What you have to do: Where the line containing "Segment regions of" appears, begin retyping; continue exactly through the final line of the data. Omit every picture.

Data excerpts:
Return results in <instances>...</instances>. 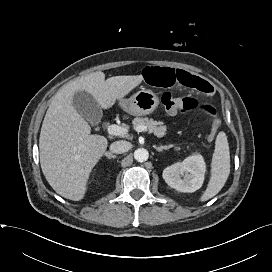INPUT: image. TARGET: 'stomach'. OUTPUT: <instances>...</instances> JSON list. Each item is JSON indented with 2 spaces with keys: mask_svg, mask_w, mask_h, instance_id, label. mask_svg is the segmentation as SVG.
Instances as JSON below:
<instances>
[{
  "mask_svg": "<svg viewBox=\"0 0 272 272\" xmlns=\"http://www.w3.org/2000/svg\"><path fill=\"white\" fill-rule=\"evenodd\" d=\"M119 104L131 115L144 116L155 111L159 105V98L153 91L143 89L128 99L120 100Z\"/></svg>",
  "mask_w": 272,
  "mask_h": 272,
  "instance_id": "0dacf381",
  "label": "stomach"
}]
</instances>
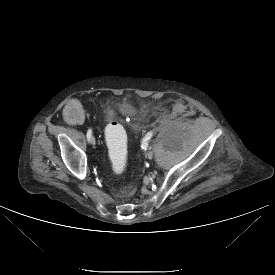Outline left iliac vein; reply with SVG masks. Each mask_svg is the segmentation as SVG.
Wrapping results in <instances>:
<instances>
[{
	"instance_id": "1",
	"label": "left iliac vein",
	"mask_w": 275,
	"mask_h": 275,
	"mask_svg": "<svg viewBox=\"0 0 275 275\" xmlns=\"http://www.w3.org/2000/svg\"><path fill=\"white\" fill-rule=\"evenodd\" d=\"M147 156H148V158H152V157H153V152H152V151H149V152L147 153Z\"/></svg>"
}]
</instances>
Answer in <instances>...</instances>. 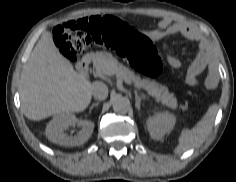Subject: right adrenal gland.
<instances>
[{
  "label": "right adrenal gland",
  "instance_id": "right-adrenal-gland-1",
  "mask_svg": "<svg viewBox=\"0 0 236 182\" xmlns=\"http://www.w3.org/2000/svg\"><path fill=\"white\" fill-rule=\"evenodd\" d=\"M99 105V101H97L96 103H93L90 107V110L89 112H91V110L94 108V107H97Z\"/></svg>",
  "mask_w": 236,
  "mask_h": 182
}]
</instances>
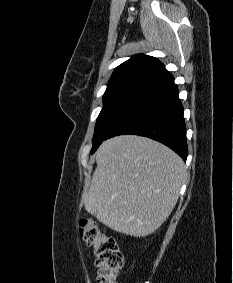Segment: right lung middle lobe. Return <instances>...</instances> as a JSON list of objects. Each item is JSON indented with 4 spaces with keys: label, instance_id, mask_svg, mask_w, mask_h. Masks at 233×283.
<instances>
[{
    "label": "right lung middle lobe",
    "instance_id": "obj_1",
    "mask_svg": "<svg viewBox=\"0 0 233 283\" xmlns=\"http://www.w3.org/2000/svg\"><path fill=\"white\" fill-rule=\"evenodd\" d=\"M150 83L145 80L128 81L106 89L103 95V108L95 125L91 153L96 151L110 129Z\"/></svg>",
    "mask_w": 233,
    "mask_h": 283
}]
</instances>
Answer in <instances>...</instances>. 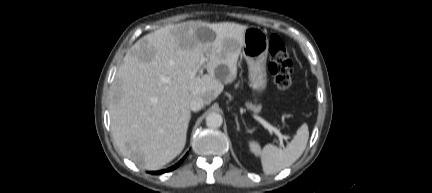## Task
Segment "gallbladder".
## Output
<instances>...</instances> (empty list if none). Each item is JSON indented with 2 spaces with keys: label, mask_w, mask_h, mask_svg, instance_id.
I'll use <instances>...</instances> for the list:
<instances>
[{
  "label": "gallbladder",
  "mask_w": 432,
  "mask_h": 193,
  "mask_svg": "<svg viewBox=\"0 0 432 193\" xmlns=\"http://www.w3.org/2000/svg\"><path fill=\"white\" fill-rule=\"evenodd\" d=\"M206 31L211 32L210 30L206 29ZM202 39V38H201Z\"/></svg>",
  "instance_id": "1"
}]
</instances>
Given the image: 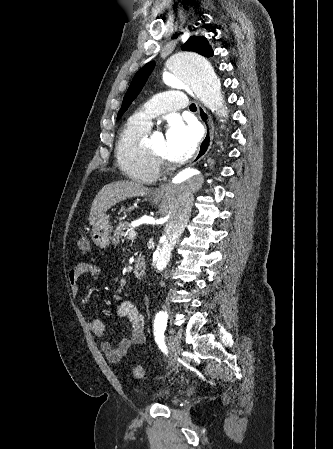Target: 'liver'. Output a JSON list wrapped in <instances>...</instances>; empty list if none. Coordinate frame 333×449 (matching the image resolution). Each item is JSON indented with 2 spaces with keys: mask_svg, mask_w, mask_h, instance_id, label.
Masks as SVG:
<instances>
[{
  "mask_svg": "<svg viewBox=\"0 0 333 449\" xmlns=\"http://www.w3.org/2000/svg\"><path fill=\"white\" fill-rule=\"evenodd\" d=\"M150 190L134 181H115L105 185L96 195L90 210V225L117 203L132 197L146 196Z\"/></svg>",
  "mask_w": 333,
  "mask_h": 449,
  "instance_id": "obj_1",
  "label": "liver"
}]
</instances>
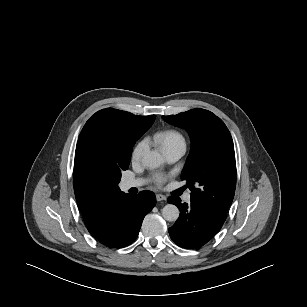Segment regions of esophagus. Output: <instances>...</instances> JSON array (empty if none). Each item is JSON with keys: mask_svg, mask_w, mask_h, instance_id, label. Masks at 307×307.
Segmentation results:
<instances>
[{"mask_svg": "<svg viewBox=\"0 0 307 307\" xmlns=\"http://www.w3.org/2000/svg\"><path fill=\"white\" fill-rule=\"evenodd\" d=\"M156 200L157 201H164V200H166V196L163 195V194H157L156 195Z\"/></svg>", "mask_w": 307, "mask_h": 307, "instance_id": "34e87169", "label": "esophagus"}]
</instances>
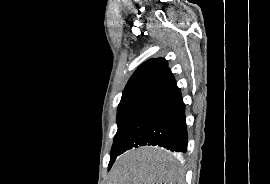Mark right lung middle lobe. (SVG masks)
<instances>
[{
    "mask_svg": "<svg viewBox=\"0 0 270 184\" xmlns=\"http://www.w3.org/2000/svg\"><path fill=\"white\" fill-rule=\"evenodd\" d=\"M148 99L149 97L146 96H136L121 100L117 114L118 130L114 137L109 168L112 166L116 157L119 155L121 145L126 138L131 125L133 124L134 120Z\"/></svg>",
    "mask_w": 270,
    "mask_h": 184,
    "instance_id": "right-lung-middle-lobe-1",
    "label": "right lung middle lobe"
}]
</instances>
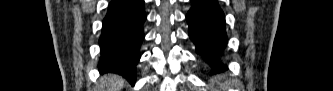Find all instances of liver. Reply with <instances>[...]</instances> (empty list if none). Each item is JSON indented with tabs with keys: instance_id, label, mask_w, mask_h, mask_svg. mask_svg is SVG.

Your solution:
Segment regions of esophagus. Output: <instances>...</instances> JSON array (empty if none). Each item is JSON with keys: mask_svg, mask_w, mask_h, instance_id, label. Masks at 307×307.
Segmentation results:
<instances>
[{"mask_svg": "<svg viewBox=\"0 0 307 307\" xmlns=\"http://www.w3.org/2000/svg\"><path fill=\"white\" fill-rule=\"evenodd\" d=\"M156 200L157 201H164V200H166V196L163 195V194H157L156 195Z\"/></svg>", "mask_w": 307, "mask_h": 307, "instance_id": "34e87169", "label": "esophagus"}]
</instances>
Mark right lung middle lobe. (SVG masks)
<instances>
[{
    "mask_svg": "<svg viewBox=\"0 0 270 184\" xmlns=\"http://www.w3.org/2000/svg\"><path fill=\"white\" fill-rule=\"evenodd\" d=\"M148 99L149 97L146 96H136L121 100L117 114L118 130L114 137L109 168L112 166L116 157L119 155L121 145L126 138L131 125L133 124L134 120Z\"/></svg>",
    "mask_w": 270,
    "mask_h": 184,
    "instance_id": "right-lung-middle-lobe-1",
    "label": "right lung middle lobe"
}]
</instances>
Find all instances of liver. Reply with <instances>[...]</instances> (empty list if none). Each item is JSON indented with tabs with keys: instance_id, label, mask_w, mask_h, mask_svg. mask_svg is SVG.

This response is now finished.